This year, PVH is proud to celebrate 15 years of partnership with Save the Children, reaching over 100,000 children and families in five countries through our programming. The PVH Foundation began its partnership with Save the Children in 2005 and in 2014, pledged a $5 million multi-year commitment to the organization’s early education programs in underserved or vulnerable communities around the world. This is part of PVH’s long-standing commitment to doing the right thing for our people, our communities and our planet. PVH has since engaged all of its businesses, regions, and divisions in supporting this important cause.
“Every child deserves to be in a safe place to live, a safe place to play and a safe place to learn. Establishing and investing in our relationship with Save the Children to support early childhood education has been an important focus for me, and something I’ve really championed. For 15 years, our partnership with Save the Children has had positive impacts on the communities where we live and operate and I thank our associates and our partner for their continued effort to improve access to education,” said Manny Chirico, Chairman & Chief Executive Officer, PVH Corp.

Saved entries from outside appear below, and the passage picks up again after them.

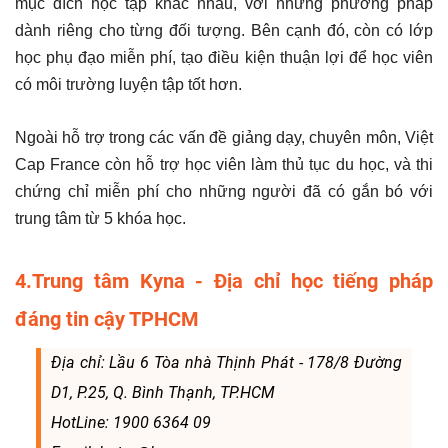
mục đích học tập khác nhau, với những phương pháp
dành riêng cho từng đối tượng. Bên cạnh đó, còn có lớp
học phụ đạo miễn phí, tạo điều kiện thuận lợi để học viên
có môi trường luyện tập tốt hơn.
Ngoài hỗ trợ trong các vấn đề giảng dạy, chuyên môn, Việt
Cap France còn hỗ trợ học viên làm thủ tục du học, và thi
chứng chỉ miễn phí cho những người đã có gắn bó với
trung tâm từ 5 khóa học.
4.Trung tâm Kyna - Địa chỉ học tiếng pháp
đáng tin cậy TPHCM
Địa chỉ: Lầu 6 Tòa nhà Thịnh Phát - 178/8 Đường
D1, P.25, Q. Bình Thạnh, TP.HCM
HotLine: 1900 6364 09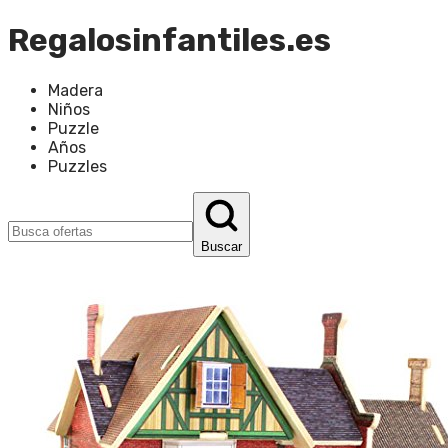
Regalosinfantiles.es
Madera
Niños
Puzzle
Años
Puzzles
Buscar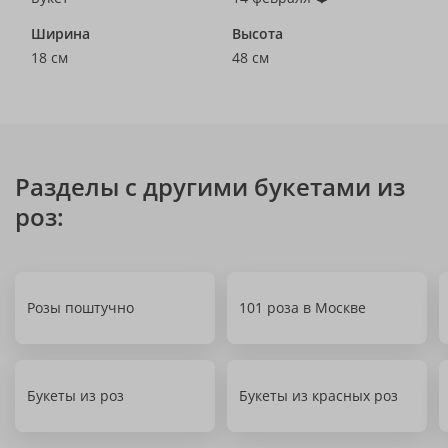
Ширина
Высота
18 см
48 см
Разделы с другими букетами из
роз:
Розы поштучно
101 роза в Москве
Букеты из роз
Букеты из красных роз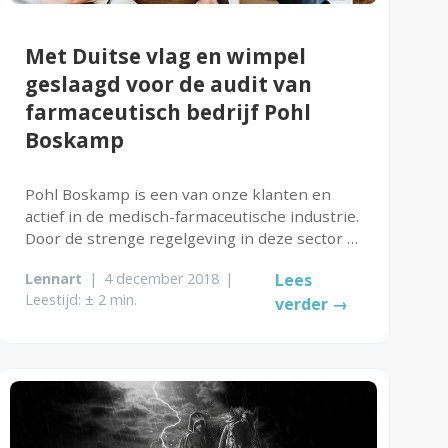
Met Duitse vlag en wimpel
geslaagd voor de audit van
farmaceutisch bedrijf Pohl
Boskamp
Pohl Boskamp is een van onze klanten en
actief in de medisch-farmaceutische industrie.
Door de strenge regelgeving in deze sector is
het belangrijk dat softwareoplossingen zoals
Lennart
|
4 december 2018
|
Lees
CAPP LMS aan alle relevante standaarden en
Leestijd: ± 2 min.
verder →
vereisten voldoen. Daarom heeft...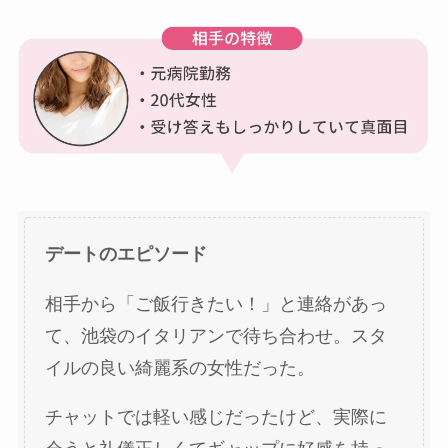
デートのエピソード
相手から「ご飯行きたい！」と連絡があっ
て、池袋のイタリアンで待ち合わせ。スタ
イルの良い綺麗系の女性だった。
チャットでは軽い感じだったけど、実際に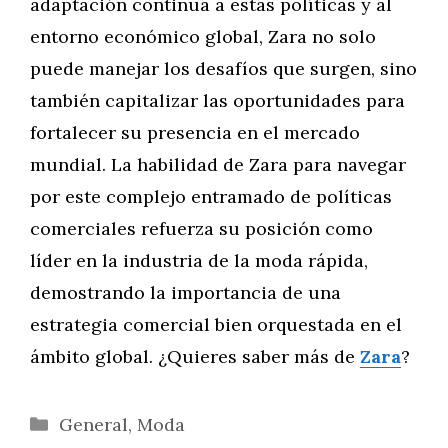
adaptación continua a estas políticas y al
entorno económico global, Zara no solo
puede manejar los desafíos que surgen, sino
también capitalizar las oportunidades para
fortalecer su presencia en el mercado
mundial. La habilidad de Zara para navegar
por este complejo entramado de políticas
comerciales refuerza su posición como
líder en la industria de la moda rápida,
demostrando la importancia de una
estrategia comercial bien orquestada en el
ámbito global. ¿Quieres saber más de
Zara
?
Categorías
General
,
Moda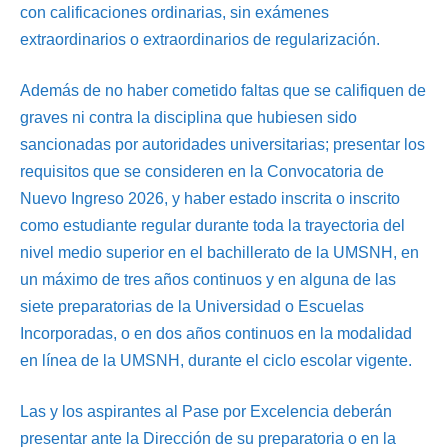
con calificaciones ordinarias, sin exámenes
extraordinarios o extraordinarios de regularización.
Además de no haber cometido faltas que se califiquen de
graves ni contra la disciplina que hubiesen sido
sancionadas por autoridades universitarias; presentar los
requisitos que se consideren en la Convocatoria de
Nuevo Ingreso 2026, y haber estado inscrita o inscrito
como estudiante regular durante toda la trayectoria del
nivel medio superior en el bachillerato de la UMSNH, en
un máximo de tres años continuos y en alguna de las
siete preparatorias de la Universidad o Escuelas
Incorporadas, o en dos años continuos en la modalidad
en línea de la UMSNH, durante el ciclo escolar vigente.
Las y los aspirantes al Pase por Excelencia deberán
presentar ante la Dirección de su preparatoria o en la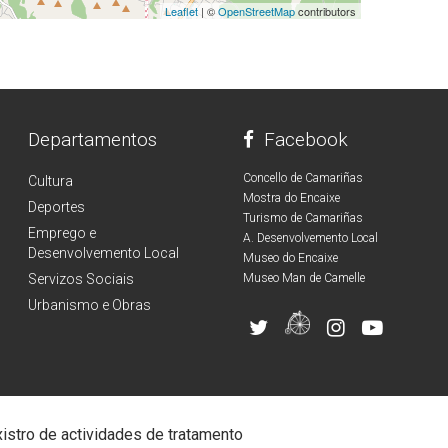
Leaflet
| ©
OpenStreetMap
contributors
Departamentos
Facebook
Concello de Camariñas
Cultura
Mostra do Encaixe
Deportes
Turismo de Camariñas
Emprego e
A. Desenvolvemento Local
Desenvolvemento Local
Museo do Encaixe
Servizos Sociais
Museo Man de Camelle
Urbanismo e Obras
istro de actividades de tratamento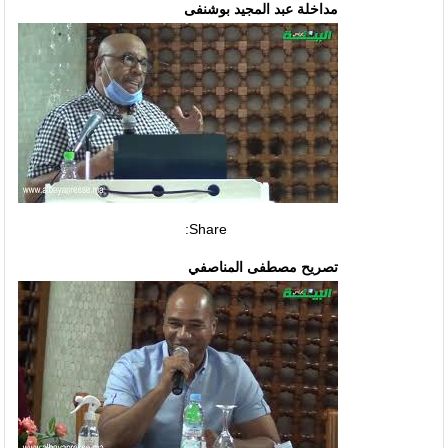
مداخلة عبد المجيد بوشنفى
Share:
تصريح مصطفى المناصفي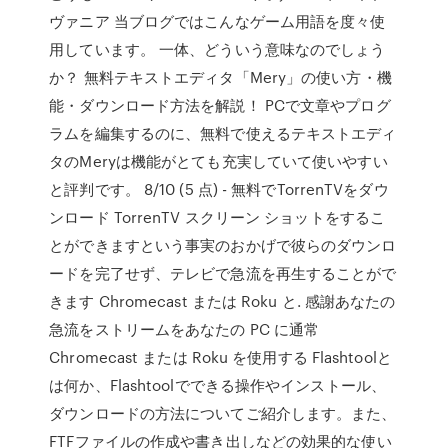
ヴァニア 当ブログではこんなゲーム用語を度々使
用しています。 一体、どういう意味なのでしょう
か？ 無料テキストエディタ「Mery」の使い方・機
能・ダウンロード方法を解説！ PCで文章やプログ
ラムを編集するのに、無料で使えるテキストエディ
タのMeryは機能がとても充実していて使いやすい
と評判です。 8/10 (5 点) - 無料でTorrenTVをダウ
ンロード TorrenTV スクリーン ショットをするこ
とができますという事実のおかげで彼らのダウンロ
ードを完了せず、テレビで急流を再生することがで
きます Chromecast または Roku と. 感謝あなたの
急流をストリームをあなたの PC に通常
Chromecast または Roku を使用する Flashtoolと
は何か、Flashtoolでできる操作やインストール、
ダウンロードの方法についてご紹介します。また、
FTFファイルの作成や書き出しなどの効果的な使い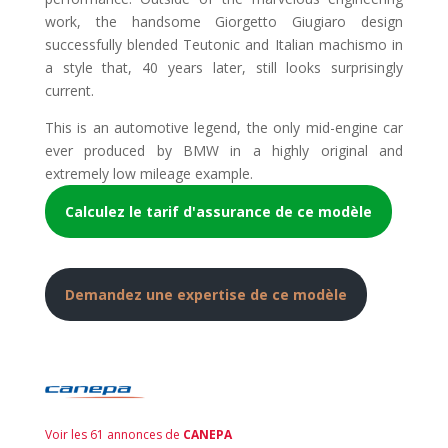
work, the handsome Giorgetto Giugiaro design
successfully blended Teutonic and Italian machismo in
a style that, 40 years later, still looks surprisingly
current.
This is an automotive legend, the only mid-engine car
ever produced by BMW in a highly original and
extremely low mileage example.
Calculez le tarif d'assurance de ce modèle
Demandez une expertise de ce modèle
Voir les 61 annonces de
CANEPA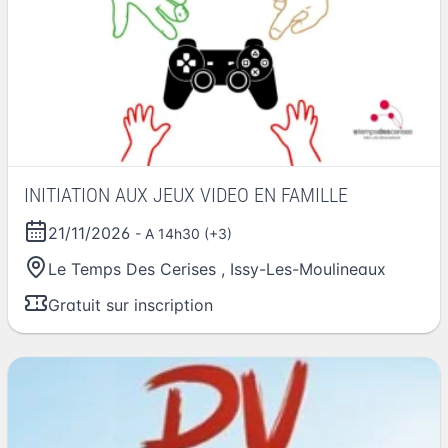
INITIATION AUX JEUX VIDEO EN FAMILLE
21/11/2026
- A 14h30 (+3)
Le Temps Des Cerises
,
Issy-Les-Moulineaux
Gratuit sur inscription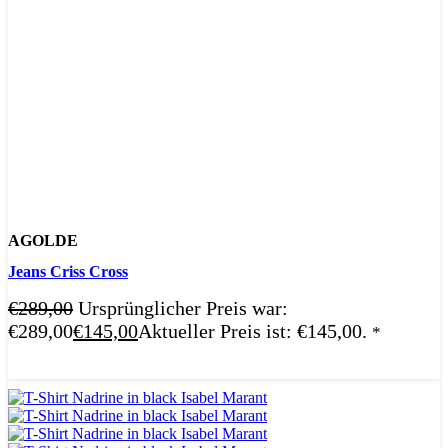
AGOLDE
Jeans Criss Cross
€
289,00
Ursprünglicher Preis war:
€289,00
€
145,00
Aktueller Preis ist: €145,00.
*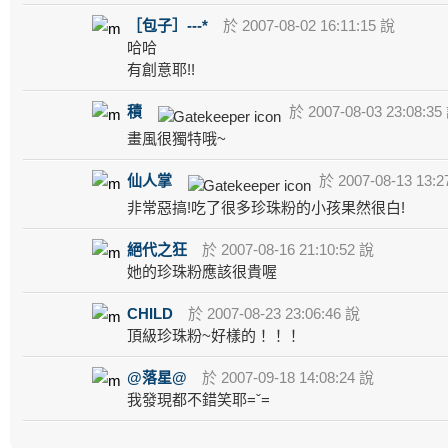
［包子］---*
於 2007-08-02 16:11:15 說
哈哈
有創意耶!!
積
於 2007-08-03 23:08:35
畫風很獨特哦~
仙人掌
於 2007-08-13 13:2
非常惡搞!吃了很多珍珠粉的小孩果然很白!
絕代之狂
於 2007-08-16 21:10:52 說
她的珍珠粉應該很貴喔
CHILD
於 2007-08-23 23:06:46 說
頂級珍珠粉~好樣的！！！
@落星@
於 2007-09-18 14:08:24 說
我發現都不錯笑耶=ˇ=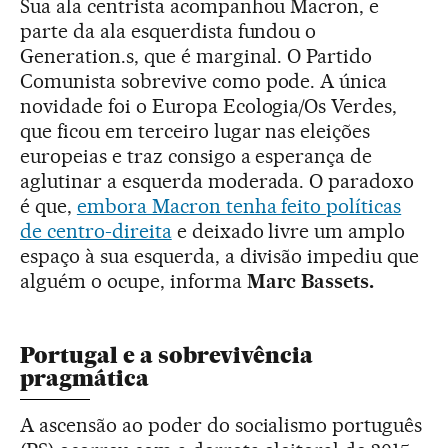
Sua ala centrista acompanhou Macron, e
parte da ala esquerdista fundou o
Generation.s, que é marginal. O Partido
Comunista sobrevive como pode. A única
novidade foi o Europa Ecologia/Os Verdes,
que ficou em terceiro lugar nas eleições
europeias e traz consigo a esperança de
aglutinar a esquerda moderada. O paradoxo
é que,
embora Macron tenha feito políticas
de centro-direita
e deixado livre um amplo
espaço à sua esquerda, a divisão impediu que
alguém o ocupe, informa
Marc Bassets.
Portugal e a sobrevivência
pragmática
A ascensão ao poder do socialismo português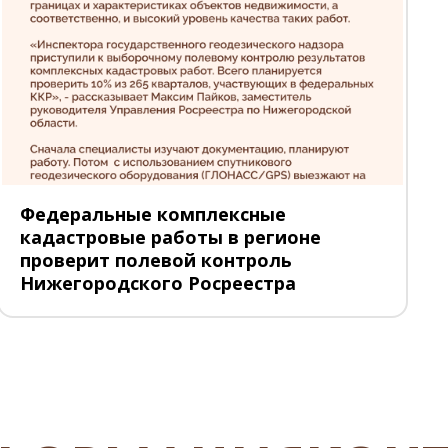
Федеральные комплексные
кадастровые работы в регионе
проверит полевой контроль
Нижегородского Росреестра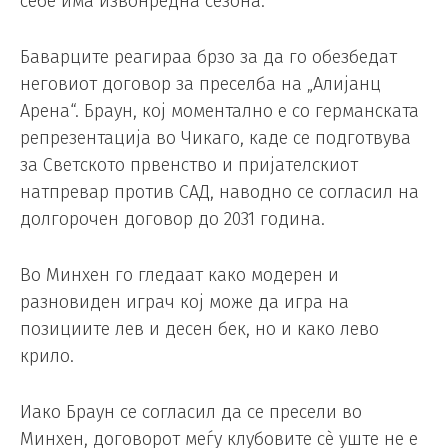
себе има извонредна сезона.
Баварците реагираа брзо за да го обезбедат
неговиот договор за преселба на „Алијанц
Арена“. Браун, кој моментално е со германската
репрезентација во Чикаго, каде се подготвува
за Светското првенство и пријателскиот
натпревар против САД, наводно се согласил на
долгорочен договор до 2031 година.
Во Минхен го гледаат како модерен и
разновиден играч кој може да игра на
позициите лев и десен бек, но и како лево
крило.
Иако Браун се согласил да се пресели во
Минхен, договорот меѓу клубовите сè уште не е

Last year, as part of our Forward Fashion strategy, PVH announced a $3 million, three-year grant extension with Save the Children that continues PVH’s support of early childhood development and early learning programs in the U.S., China, Bangladesh and India, as well as youth employability programming in Ethiopia. Highlights from the regions with testimonials and stories from our programs include:
In the U.S., PVH helped Save the Children serve 6.2K children ages 0-5 in 95 communities across 10 states, including through annual service trips. One is seven-year old Jazmin who has been able to excel at school and has come out of her shell with the additional support of Save the Children’s after school program and SummerBoost Camp at Washington-Reedley Elementary, where PVH worked directly with students on vocabulary, math and reading, culminating in a library renovation project. Her mother, Yesenia, explains, “The program has helped her gain new friendships, build confidence and gain knowledge. She’s been able to grow mentally and emotionally.”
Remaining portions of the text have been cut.